For Crowley, Babalon is the mystical rejoining of opposites to reach that transcendent state once more. She accepts all things, and all things are united with their opposites within her. The Red Goddess serves a parallel Gloranthan function. She unites Death and Life, Illusion and Truth, Chaos and Cosmos. This is point one, then. Both Babalon and the Red Goddess represent Illumination via the reconciliation of opposites.
According to Greg Stafford, in the Dara Happan religion the individual is said to have six souls. Each of these is associated with a specific god: Dendara, Lodril, Oria, Dayzatar, Gorgorma, and Yelm. Lunar Illumination is referred to as "Sevening," because it postulates a Seventh Soul that awakes durning Illumination and unites all the rest. This soul is associated with Rashorana, either the last of the gods born or the first Chaos god. Rashorana incarnated--the Lunars teach--in the First Age as Nysalor.
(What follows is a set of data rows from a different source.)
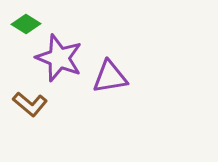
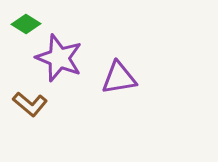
purple triangle: moved 9 px right, 1 px down
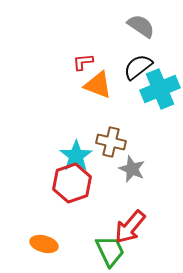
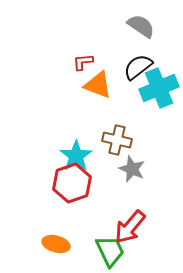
cyan cross: moved 1 px left, 1 px up
brown cross: moved 6 px right, 2 px up
orange ellipse: moved 12 px right
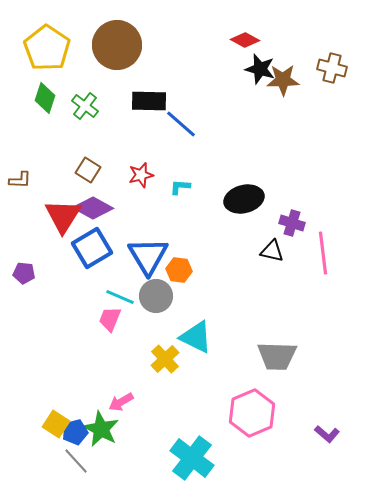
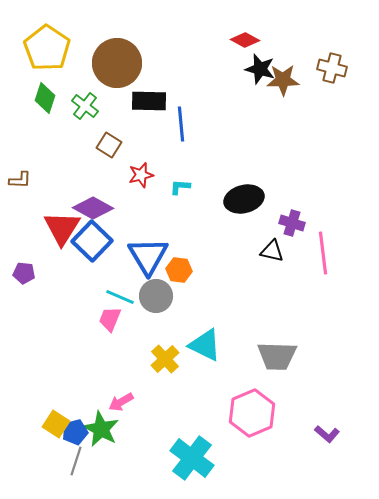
brown circle: moved 18 px down
blue line: rotated 44 degrees clockwise
brown square: moved 21 px right, 25 px up
red triangle: moved 1 px left, 12 px down
blue square: moved 7 px up; rotated 15 degrees counterclockwise
cyan triangle: moved 9 px right, 8 px down
gray line: rotated 60 degrees clockwise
Of course we also know that the Red Goddess had Seven Mothers, and there are Seven Phases of the Red Moon. But the number seven belongs to Babalon as well.
Again, this is not an essay on esoteric number theory or the Qabalah (if you want those look here...I wrote five essays on the topic back in October of 2016 and they remain the most read articles on the blog today). So I am going to keep things simple here.
Basically, Crowley placed a lot of import on the Tree of Life, a concept borrowed from Hebrew kabbalah. This is a conceptual blueprint of the mind of God as well as the human soul. Reading from the top down it shows the process of divine creation...but from the bottom up it shows the process of returning to the divine. That is all you need to know to follow the rest.
The Tree of Life also proposes multiple souls, or portions of the human psyche. I will spare you the Hebrew and make it simple. The three circles above the red line are basically the parts of us that are holy. They are, actually, indivisible from each other. If it helps, think of them as the point, the radius, and the circumference of a circle. Three things that are one. We will be coming back to them.
Below the red line are parts of us we are more familiar with. Setting aside the Body for a moment, Crowley's Illuminism was about awakening and mastering those six aspects of our psyches, much as Greg described awakening the Dara Happan souls. This is when the Illuminate reaches the Seventh...number 3 on the illustration below. THAT is the sphere where Babalon dwells. Thus she is the "Seventh Soul," where all the opposites come together.
But what happens when you transcend all those opposites? Well, you are introduced to circle number 2 on that diagram. 3 is Babalon, but 2 belongs to To Mega Therion, the Great Beast, also known as Chaos.
Without up or down, left or right, good or bad, we are left with Chaos. And number 2 there on the Tree is decidedly sinister. Remember when I said from the top down it was a map of divine creation? Well circle 1 is Unity...circle 2 then is Disunity, the All tearing itself apart. Christian theology would put the Devil here. Perhaps a better way to think of these top three is thesis (1), antithesis (2), and synthesis (3). Put another way, 1 is the contracted universe, 2 is the Big Bang--a huge, violent, terrible holocaust--3 is where the explosion cools and matter and cosmos begin to form.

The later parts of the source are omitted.